Цитата: «По правде говоря, если Ака умрет, это будет лучше и для нее, и для нас с мамой. Так нам приходится все делить на три части, а так мы с мамой все будем делить пополам. Ака — лишний только рот. Я сама не знаю, как я могу писать такие строки. Но у меня сердце теперь как каменное. Мне совсем не страшно.

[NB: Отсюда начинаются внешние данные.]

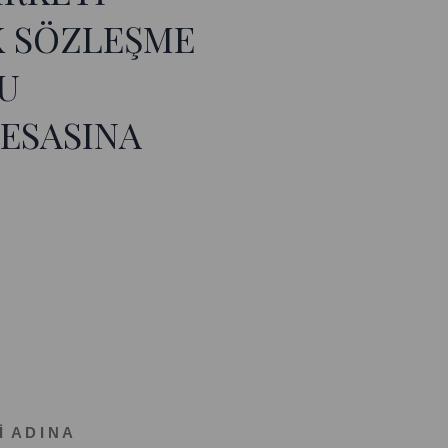
K SÖZLEŞME
ĞU
 ESASINA
İ A D I N A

Умрет Ака или нет, мне все равно».
«Воспоминания о блокаде»
Владислав Глинка
Сотрудник Эрмитажа Владислав Михайлович Глинка начал писать свои воспоминания летом 1977 года, вдруг разъярившись из‑за потока опубликованной лжи («особенно гадкими кажутся мне поддельные дневники»), на публикацию не рассчитывал, рукопись так и лежала в семье. Сейчас, когда блокадных мемуаров и дневников опубликовано много, воспоминания Глинки важны тем, что бросают свет на одну частную трагедию: как вымирали интеллигенты. Те, кто не умел заготавливать и не имел практической сметки: одиночки на крошечной зарплате или вполне богатые коллекционеры, знаменитые ученые или мелкая музейная сошка, уцелевшие после кировского террора аристократы или роскошные обломки «старой культуры», не растерявшие себя в настоящей. Снова стать советскими Афинами Ленинграду было уже не суждено.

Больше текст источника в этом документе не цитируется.